Re: Change proposal for ISSUE-103 from Julian Reschke on 2010-06-06 (public-html@w3.org from June 2010)

From: Julian Reschke <julian.reschke@gmx.de>
Date: Sun, 06 Jun 2010 11:11:39 +0200
To: Ian Hickson <ian@hixie.ch>
CC: public-html@w3.org
Message-ID: <4C0B664B.1080307@gmx.de>
On 06.06.2010 03:12, Ian Hickson wrote:
>
> ISSUE-103
> =========
>
> SUMMARY
>
> Defer to the XML specification.
>
>
> RATIONALE
>
> HTML and XML differ in the requirements for escaping the value of
> "srcdoc". While the HTML specification defines the HTML syntax, it doesn't
> define the XML syntax and therefore should not attempt to redundantly
> repeat the rules in the XML specification. This is especially important in

Doesn't compute.

We're talking about two paragraphs here:

"Note: In the HTML syntax, authors need only remember to use U+0022 
QUOTATION MARK characters (") to wrap the attribute contents and then to 
escape all U+0022 QUOTATION MARK (") and U+0026 AMPERSAND (&) 
characters, and to specify the sandbox  attribute, to ensure safe 
embedding of content.

Note: Due to restrictions of the XML syntax, in XML a number of other 
characters need to be escaped also to ensure correctness."

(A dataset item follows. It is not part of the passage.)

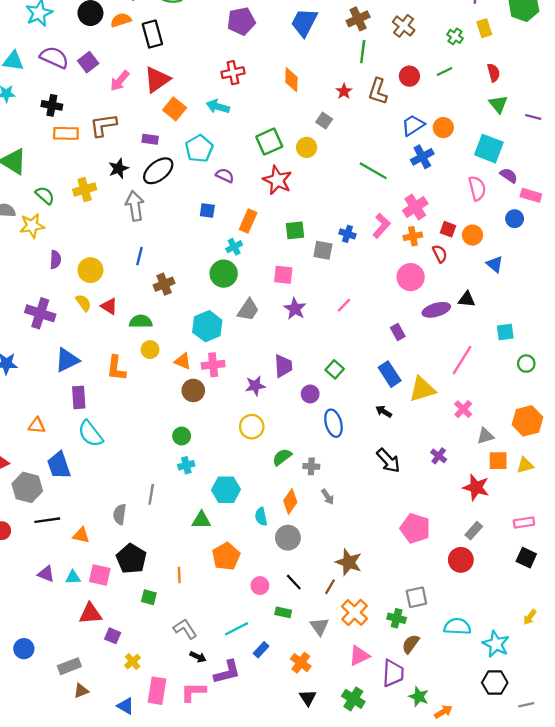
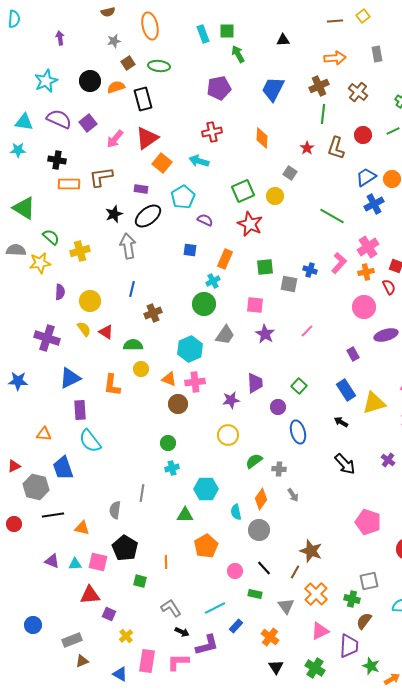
yellow cross: (85, 189) -> (80, 251), moved

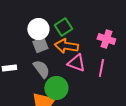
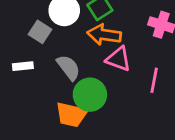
gray square: (40, 45) -> (40, 32), moved, turned -35
pink line: (101, 68) -> (154, 80), moved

If the HTML specification defines the HTML syntax, why is the first 
paragraph needed then?

Both are just non-normative advice, and there's no good reason why the 
same rules shouldn't apply to both.

> this case because the rules are remarkably complicated, and it is highly
> likely that any description we include here will be incomplete or
> misleading in some way.

Ah, <http://en.wikipedia.org/wiki/Fear,_uncertainty_and_doubt> :-)

There's a proposal on the table. Did you spot a problem in it?

Anyway, if it makes it into the spec, it will be subject to spec review 
as any other text in the spec (which might be "incomplete or misleading" 
as well).

> The target audience for this section is people writing serialisers for
> HTML and XML documents. (The target audience isn't people who hand-author
> their documents, since srcdoc="" isn't especially useful for hand
> authoring -- the whole point is to provide defense in depth for documents
> that embed content automatically.) People writing HTML serialisers can

Incorrect.

This is not about serializing XML or HTML. This is about taking a string 
that already *is* serialized XML/HTML and putting it into an attribute 
value.

(Putting markup into attribute values is a very bad design pattern, and 
it's only because of this that we have this discussion in the first 
place; there's a related issue -- 
<http://www.w3.org/html/wg/tracker/issues/100> -- which is about 
removing this "feature" which of course would make *this* discussion 
irrelevant).


> legitimately be expected to be writing their software using string
> concatenation, despite this being a suboptimal design: this indeed is the
> common way for such software to be written. For these authors, therefore,
> it is helpful for the specification to describe the HTML escaping rules
> relevant here. People writing XHTML tools, though, are much more likely to
> be using tool chains that already have XML serialisers, and thus they are
> less likely to need guidance as to what to escape -- the authors of XML
> serialisers are more likely to use the XML specification than the HTML
> specification in writing their software.
>
> The paragraph should therefore have the following qualities:
>
>   * It should say that the situation with XML is more complex, because the
>     situation in XML is more complex.

No problem with that, as long as this doesn't result in exaggerations or 
pure hand-waving.

>   * It should not attempt to describe these rules, because the rules are
>     long, and not useful to readers of this specification.

The rules aren't long. We're not talking about the *whole* set of rules, 
only what needs to be escaped when moving an already syntactically 
correct XML fragment into an attribute value.

The proposal is:

"Note: Due to restrictions of the XML syntax, in XML the U+003C
LESS-THAN SIGN (<) needs be escaped as well. Also, XML's whitespace
characters -- U+0009 CHARACTER TABULATION (HT), U+000A LINE FEED (LF),
U+000D CARRIAGE RETURN (CR) and U+0020 SPACE -- need to be escaped in
order to prevent attribute-value normalization ([XML], Section 3.3.3)." 
(see <http://lists.w3.org/Archives/Public/public-html/2010Mar/0431.html>)

>   * It should defer to and reference the XML specification, because that
>     is the relevant specification for this issue.

This is true for both the HTML and XML rules, so the conclusion would be 
to add specific references to both paragraphs.

> DETAILS
>
> Change the following paragraph:
>
>     Due to restrictions of the XML syntax, in XML a number of other
>     characters need to be escaped also to ensure correctness.
>
> ...to:
>
>     In the XHTML syntax, a number of other characters also need to be
>     escaped, as defined by the XML specification. [XML]

That would be much more helpful if you cited the actual section 
containing the answer.

>...

Best regards, Julian
Received on Sunday, 6 June 2010 09:18:55 UTC